NOTO – Agente di polizia penitenziaria introduce droga e cellulari. Il pubblico ufficiale avrebbe, più volte, preso accordi con i parenti di un detenuto per introdurre, dietro compenso, all’interno del carcere di Noto, nel Siracusano, beni di varia natura e anche sostanze stupefacenti.
Le indagini svolte dai carabinieri e coordinate dalla Procura della Repubblica di Siracusa hanno permesso di far emergere responsabilità penali anche a carico di almeno altre tre persone. Si tratta di un complice, incaricato costantemente del ritiro del denaro, con il compito di allontanare ogni possibile sospetto corruttivo dall’agente di custodia, e due donne, parenti del detenuto, autrici dei pagamenti volti a soddisfare le illecite richieste.
L’attività illecita avrebbe fruttato facili guadagni al pubblico ufficiale. Secondo la stima degli investigatori, per ogni singola illegale introduzione di oggetti non consentiti ci sarebbe stato il guadagno di centinaia di euro.
I carabinieri dell’Aliquota Operativa del Norm della Compagnia di Noto hanno dato esecuzione all’ordinanza di custodia cautelare in carcere emessa dalla G.I.P. del Tribunale di Siracusa, su richiesta della locale Procura della Repubblica, nei confronti di Sovrintendente Polizia Penitenziaria in servizio nella Casa di Reclusione di Noto.
Le motivazioni richiamate in ordinanza sposano l’impianto accusatorio formulato dagli inquirenti. Le imputazioni per l’agente di custodia, che sarebbe arrivato ad offrire la propria disponibilità per far pervenire “regali” e “profumi” ai detenuti da parte di familiari e conoscenti, sono quelle di aver sfruttato qualifica e posizione all’interno dell’istituto penitenziario per compiere atti gravemente contrari ai doveri d’Ufficio.

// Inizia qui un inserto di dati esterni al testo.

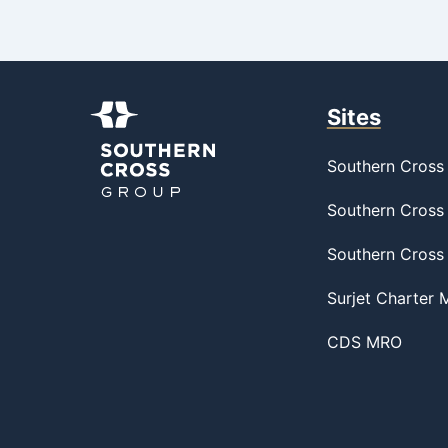
Sites
Southern Cross 
Southern Cross 
Southern Cross
Surjet Charter
CDS MRO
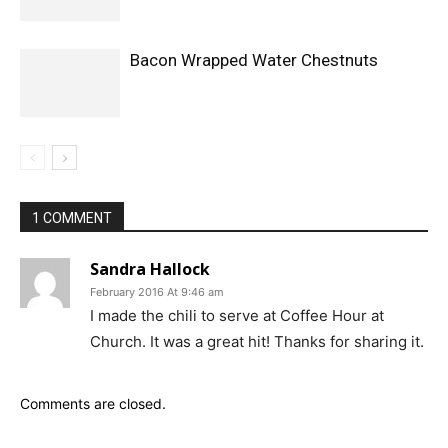
Bacon Wrapped Water Chestnuts
1 COMMENT
Sandra Hallock
February 2016 At 9:46 am
I made the chili to serve at Coffee Hour at
Church. It was a great hit! Thanks for sharing it.
Comments are closed.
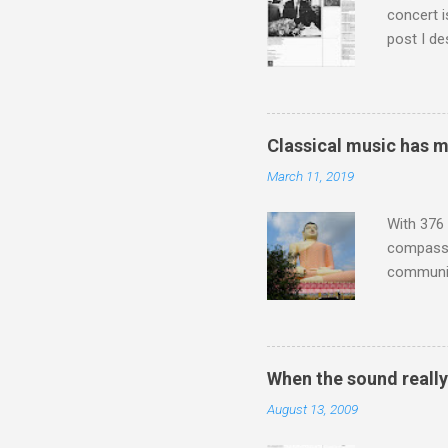
concert i
post I de
describi
purchased
surpassed
"somethin
Classical music has 
Lansing 
March 11, 2019
"about th
inches in 
With 376 
compassio
communit
underappr
not be a 
The islan
the third
When the sound reall
teachings
August 13, 2009
to illust
with Budd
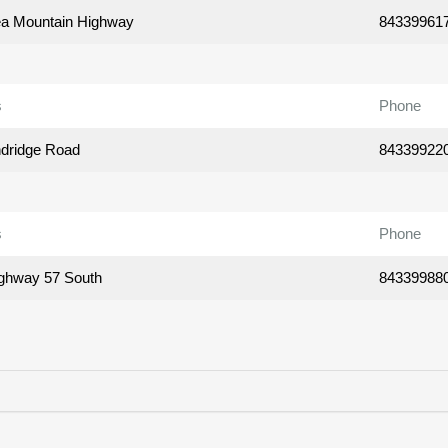
a Mountain Highway
84339961
s
Phone
dridge Road
84339922
s
Phone
ghway 57 South
84339988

Tra i beni oggetto degli illeciti accordi figurano anche significative quantità di sostanza stupefacente diretta ai detenuti, ricorrendo a modalità di occultamento di generi, quali creme idratanti, il cui ingresso nella struttura penitenziaria era invece consentito. In sede di interrogatorio di garanzia, svoltosi dinanzi al G.I.P. che ha emesso la misura, l’indagato ha ammesso gli addebiti.